Rebecca's price will depend on whether you buy any equipment, such as extra deli cups and culture medium, or not. She has an Advanced Degree in packing and may (you'd have to check with her) be able to ship everything for one Priority Mail fee. Also, of course, you know that if you order from her, you'll get exactly what you ordered.

However, Ohio is far away from where we live, and is very cold right now. I order from California because I know that I will get Priority Mail in two days. Since you live in CA, you might want to contact Obregon, a forum member, who ships from Long Beach, or The Fruit Fly Shop: http://www.buyfruitflies.com/; I have had good service from them.


----------



## Katnapper (Dec 18, 2008)

yeatzee said:


> well i think im going to dive into this FF culture thing head first. I just found another 10 dead nymphs, but 18 more just hatched leaving the total at around 88 nymphs currently. For what ever reason none of them will eat the ants, they actually scare them. Now correct me if im wrong but buying 1 culture of melanogaster FF's from mantis place will cost $20 bucks right with shipping? That seems like alot, so i found another place http://www.stflies.com/buy_melanogaster.html and theirs is alot cheaper. Is there anyother place I could purchase a culture of melanogaster FF's for relatively cheap?
> 
> *EDIT:*Ok im confused, on mantisplace it has the option for like 10 dollar shipping and a more expensive option so i thought u had to pay that price for anything u buy making their $10 FF culture about $20.......but i rang it up on paypal with out clicking the 10 dollar shipping option to check if there was a different shipping charge and now its not charging me shipping. If i buy it will they not send me what I bought because i didnt click the shipping option of 10 dollars or 25 dollars? Someone please help me out because i am thuroughly confused and my nymphs need food.


Yeatzee, contact Rebecca directly about your order, as it won't be completed if you didn't select a shipping option (even if it appears to be, but they wont ship if you don't pay shipping). You needed to select the $10.00 option as you're just ordering supplies/feeders, not mantids. Don't delay... I'm afraid you might have a lot of deaths by the time you receive a ff culture (from anywhere).

Edit: Call or visit your local PetCo now if you have one... they usually carry fruit fly cultures, and if so it can get you by until you get your online order.

Another Edit, lol: You're going to have to suck up shipping unfortunately if you order online, and that's about your only option to get exactly what you need usually. Try the local PetCo though... no shipping there! And it could save your babies if you get them some food asap. Timing and planning are so critical when hatching the ooths... gotta be prepared.

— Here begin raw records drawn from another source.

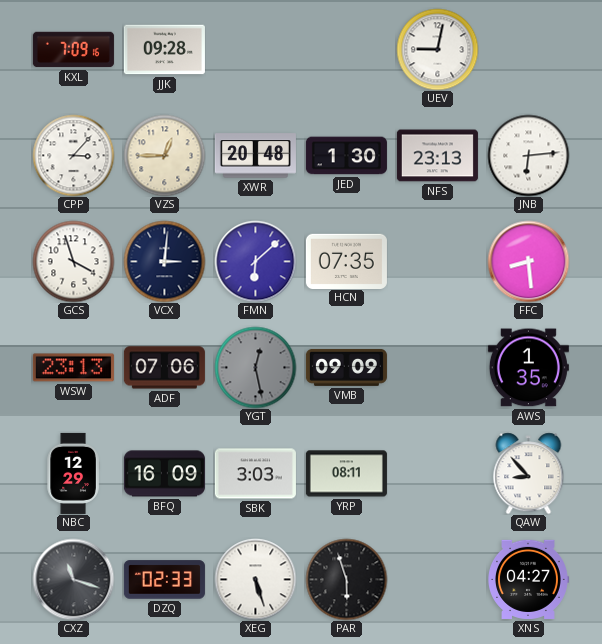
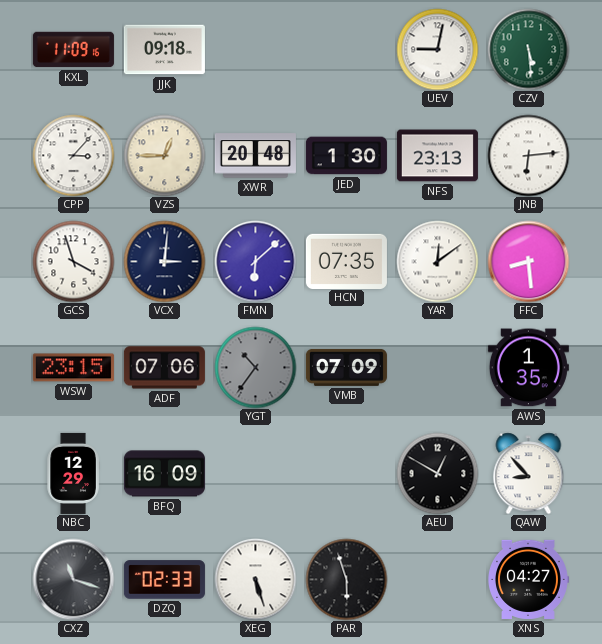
KXL: 7:09 -> 11:09
JJK: 09:28 -> 09:18
CZV: none -> 5:29
YAR: none -> 12:09
WSW: 23:13 -> 23:15
YGT: 12:28 -> 10:36
VMB: 09:09 -> 07:09
SBK: 3:03 -> none
YRP: 08:11 -> none
AEU: none -> 12:50
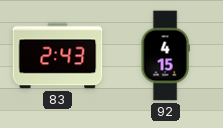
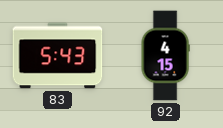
83: 2:43 -> 5:43
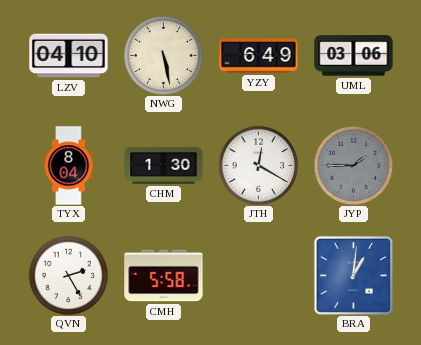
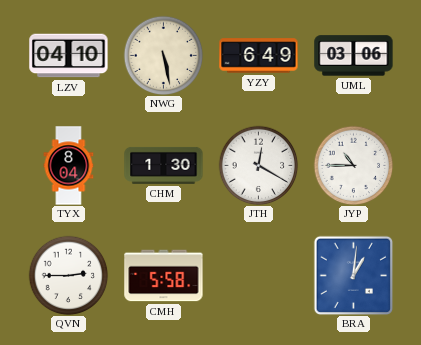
JYP: 1:45 -> 10:45
JYP dial: grey -> white
QVN: 2:25 -> 2:45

I know you're trying to go the least expensive route, which I do too. But I agree with Hypoponera's advice above and recommend you buy some media and extra cups with lids at the same time as a culture. You may spend a little more up front, but will be saving money in shipping in the long run. If you're buying melanogasters, you might also consider that once your mantids grow a little, you'll then be needing the D. hydei for them. So there you go again with needing to order online (and shipping). To save on shipping, you could order some D.hydei's at the same time as your melanogasters, media, and cups. Then you'll have them when you're ready. But they won't be as fresh or last as long as if you ordered them right before needing them. So many things to consider....  Good luck with whatever you do!


----------



## yeatzee (Dec 18, 2008)

Ha, man I know I should have been ready but as read in a few topics i made months ago I mated my limbata females but after doing some research and whatnot it seemed i mated them with the wrong males, but i couldnt tell for sure because all my males died when i found this out so I really wasnt expecting anything. The ooths were just there in the cages to show people.

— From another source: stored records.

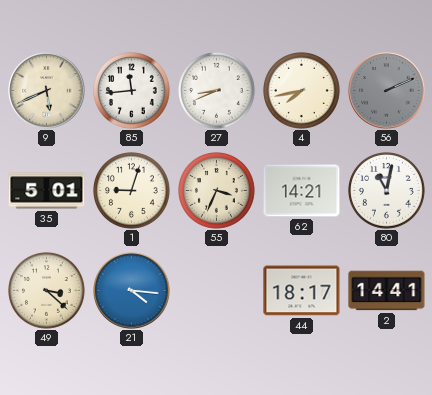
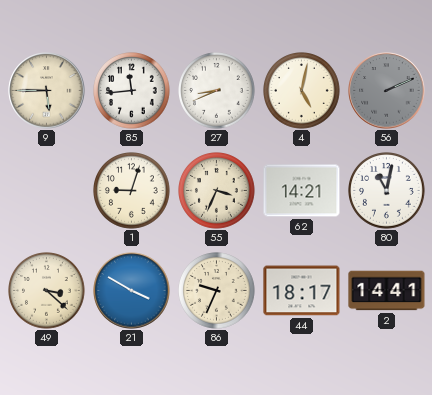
9: 5:41 -> 5:45
4: 7:43 -> 5:02
35: 5:01 -> none
21: 4:16 -> 3:50
86: none -> 9:34
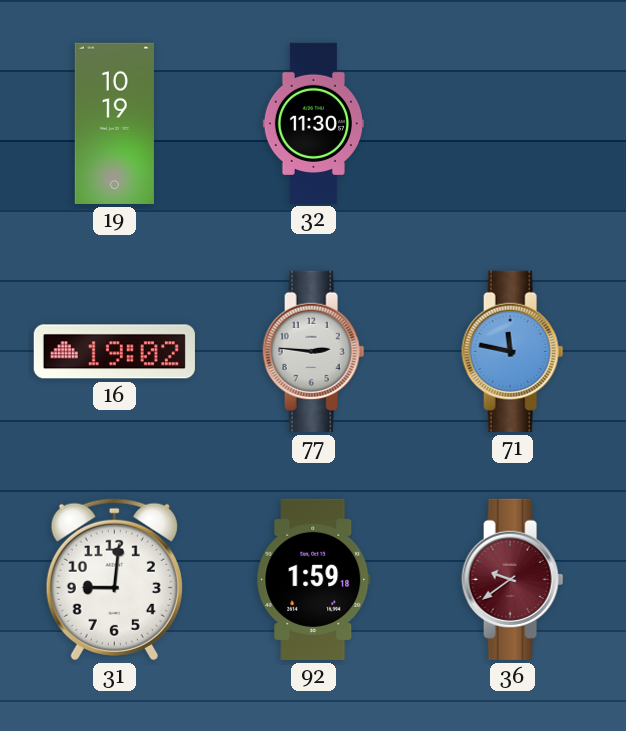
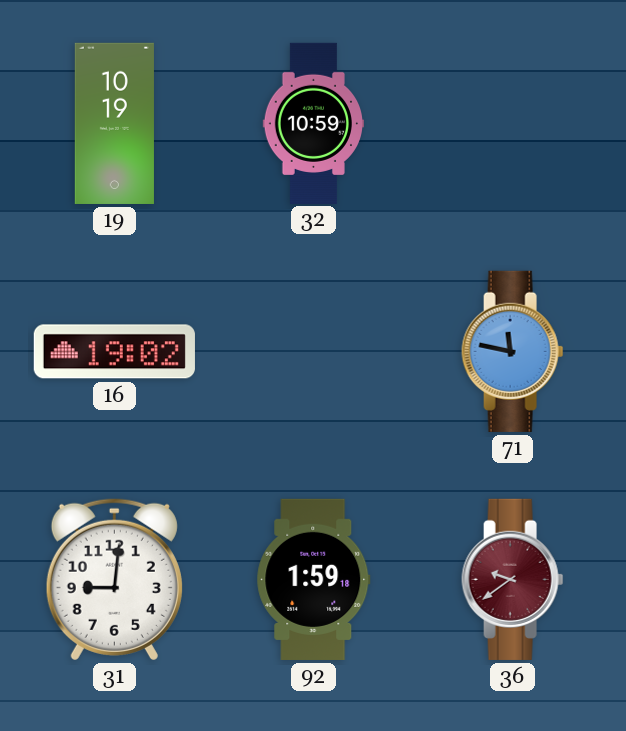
32: 11:30 -> 10:59
77: 2:46 -> none
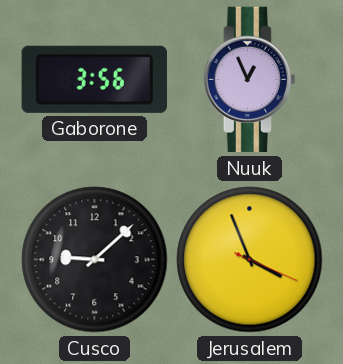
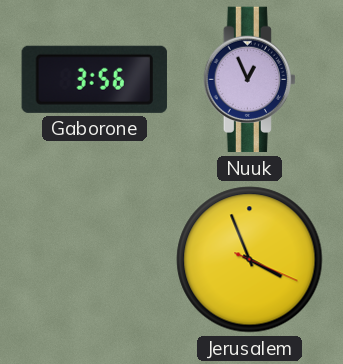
Cusco: 9:08 -> none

Alright well right now they are all feasting on eachother at the moment, but i've got so many I think i'll be fine and i always have the other 7 ooths that were laid which _should_ hatch as a fall back. Now I was planning on buying 6 32 oz cups from mantisplace, some mesh to hold the FF's in, 1 culture, and some supplies for more but I didnt really think about what might happen to all the fruit flys because I am sure it is cold right now in Ohio. So I am probably going to still buy the 6 32oz cups, but now i need a new place to buy the FF cultures with fruit fly's from. A key note here is that they must be flightless! So guys here is where i need some seriouse help!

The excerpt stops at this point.